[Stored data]
# # # # #
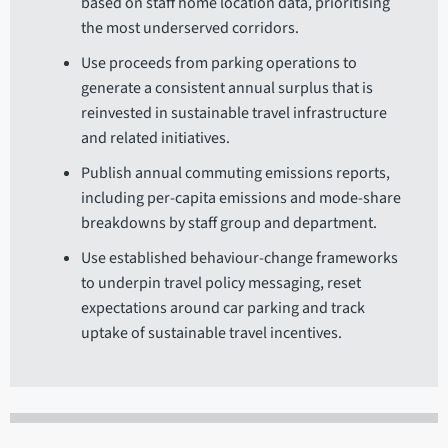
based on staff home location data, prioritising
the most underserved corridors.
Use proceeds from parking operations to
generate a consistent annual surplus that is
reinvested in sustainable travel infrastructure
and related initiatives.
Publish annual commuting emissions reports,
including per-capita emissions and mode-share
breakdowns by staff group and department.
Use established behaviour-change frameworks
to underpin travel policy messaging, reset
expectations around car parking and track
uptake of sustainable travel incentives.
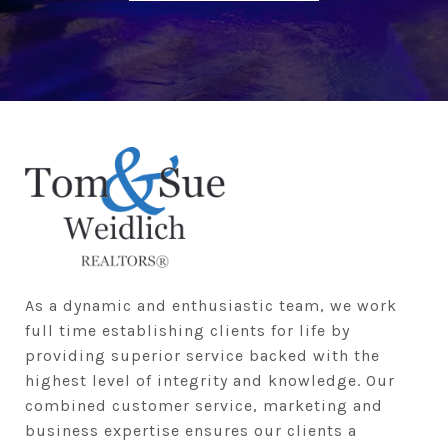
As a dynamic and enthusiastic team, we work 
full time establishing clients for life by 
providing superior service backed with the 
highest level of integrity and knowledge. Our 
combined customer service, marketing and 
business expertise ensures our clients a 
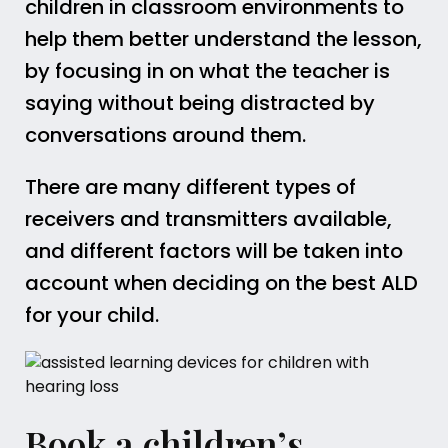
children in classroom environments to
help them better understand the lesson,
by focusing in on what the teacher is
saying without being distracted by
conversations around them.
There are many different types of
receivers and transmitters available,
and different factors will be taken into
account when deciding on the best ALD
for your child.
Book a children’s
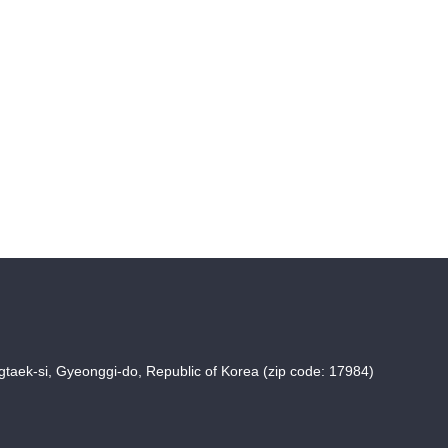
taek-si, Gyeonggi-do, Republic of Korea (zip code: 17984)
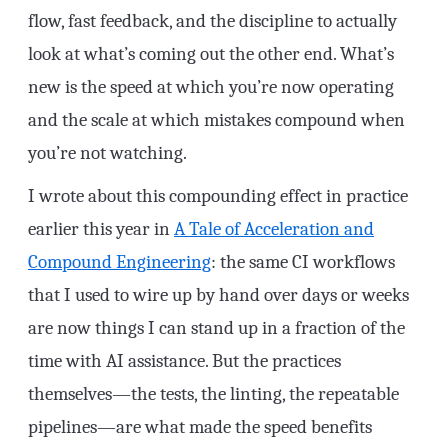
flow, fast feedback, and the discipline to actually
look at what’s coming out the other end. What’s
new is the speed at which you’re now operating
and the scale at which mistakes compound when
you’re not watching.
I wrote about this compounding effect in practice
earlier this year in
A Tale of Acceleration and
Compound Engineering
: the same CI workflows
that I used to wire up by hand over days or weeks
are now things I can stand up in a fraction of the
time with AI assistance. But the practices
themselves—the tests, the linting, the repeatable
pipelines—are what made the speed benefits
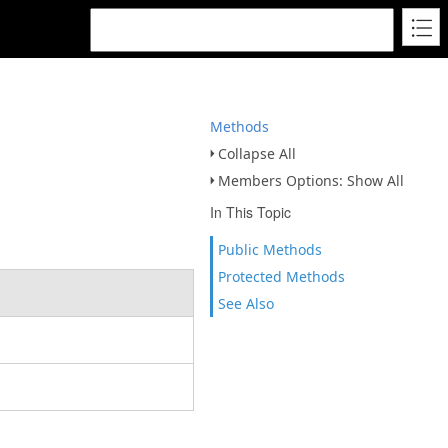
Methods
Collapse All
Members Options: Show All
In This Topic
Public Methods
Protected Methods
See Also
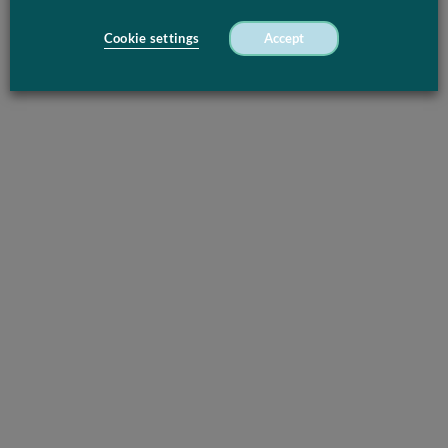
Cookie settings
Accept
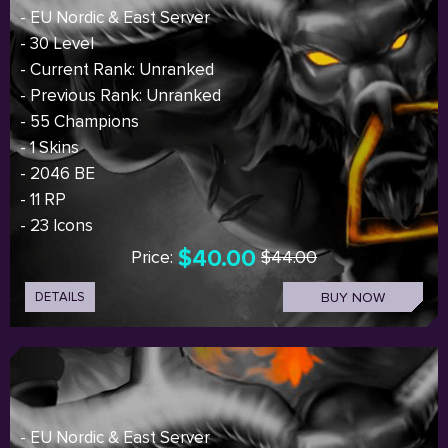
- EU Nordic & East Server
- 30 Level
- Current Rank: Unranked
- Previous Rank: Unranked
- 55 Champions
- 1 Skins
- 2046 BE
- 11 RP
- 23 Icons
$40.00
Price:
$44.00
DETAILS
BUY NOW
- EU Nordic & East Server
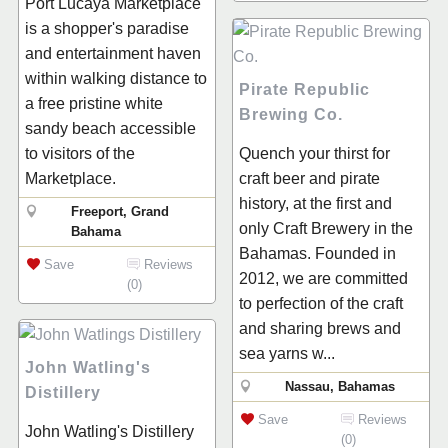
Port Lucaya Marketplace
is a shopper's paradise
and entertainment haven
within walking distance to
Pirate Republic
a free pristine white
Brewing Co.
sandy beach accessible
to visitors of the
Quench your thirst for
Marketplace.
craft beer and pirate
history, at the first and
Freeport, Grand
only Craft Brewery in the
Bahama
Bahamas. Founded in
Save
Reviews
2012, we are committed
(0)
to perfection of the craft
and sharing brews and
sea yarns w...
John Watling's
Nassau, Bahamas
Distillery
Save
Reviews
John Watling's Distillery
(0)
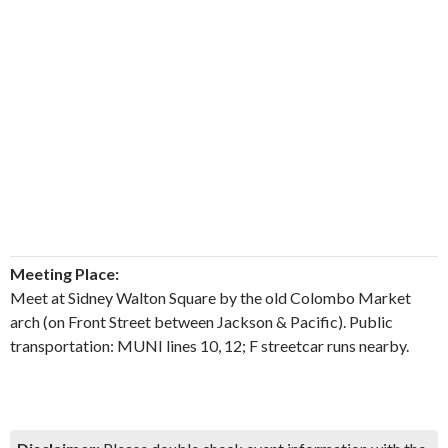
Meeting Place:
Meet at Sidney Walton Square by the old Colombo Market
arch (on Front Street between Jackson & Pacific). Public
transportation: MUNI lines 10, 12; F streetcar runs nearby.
# # # # #
■ What to work on
Could you retype all the entries above exactly, without the pictures?

■ Answer to this problem
based on staff home location data, prioritising
the most underserved corridors.
Use proceeds from parking operations to
generate a consistent annual surplus that is
reinvested in sustainable travel infrastructure
and related initiatives.
Publish annual commuting emissions reports,
including per-capita emissions and mode-share
breakdowns by staff group and department.
Use established behaviour-change frameworks
to underpin travel policy messaging, reset
expectations around car parking and track
uptake of sustainable travel incentives.
As a dynamic and enthusiastic team, we work 
full time establishing clients for life by 
providing superior service backed with the 
highest level of integrity and knowledge. Our 
combined customer service, marketing and 
business expertise ensures our clients a 
children in classroom environments to
help them better understand the lesson,
by focusing in on what the teacher is
saying without being distracted by
conversations around them.
There are many different types of
receivers and transmitters available,
and different factors will be taken into
account when deciding on the best ALD
for your child.
Book a children’s
taek-si, Gyeonggi-do, Republic of Korea (zip code: 17984)
flow, fast feedback, and the discipline to actually
look at what’s coming out the other end. What’s
new is the speed at which you’re now operating
and the scale at which mistakes compound when
you’re not watching.
I wrote about this compounding effect in practice
earlier this year in
A Tale of Acceleration and
Compound Engineering
: the same CI workflows
that I used to wire up by hand over days or weeks
are now things I can stand up in a fraction of the
time with AI assistance. But the practices
themselves—the tests, the linting, the repeatable
pipelines—are what made the speed benefits
Methods
Collapse All
Members Options: Show All
In This Topic
Public Methods
Protected Methods
See Also
Cookie settings
Accept
- EU Nordic & East Server
- 30 Level
- Current Rank: Unranked
- Previous Rank: Unranked
- 55 Champions
- 1 Skins
- 2046 BE
- 11 RP
- 23 Icons
$40.00
Price:
$44.00
DETAILS
BUY NOW
- EU Nordic & East Server
Port Lucaya Marketplace
is a shopper's paradise
and entertainment haven
within walking distance to
Pirate Republic
a free pristine white
Brewing Co.
sandy beach accessible
to visitors of the
Quench your thirst for
Marketplace.
craft beer and pirate
history, at the first and
Freeport, Grand
only Craft Brewery in the
Bahama
Bahamas. Founded in
Save
Reviews
2012, we are committed
(0)
to perfection of the craft
and sharing brews and
sea yarns w...
John Watling's
Nassau, Bahamas
Distillery
Save
Reviews
John Watling's Distillery
(0)
Meeting Place:
Meet at Sidney Walton Square by the old Colombo Market
arch (on Front Street between Jackson & Pacific). Public
transportation: MUNI lines 10, 12; F streetcar runs nearby.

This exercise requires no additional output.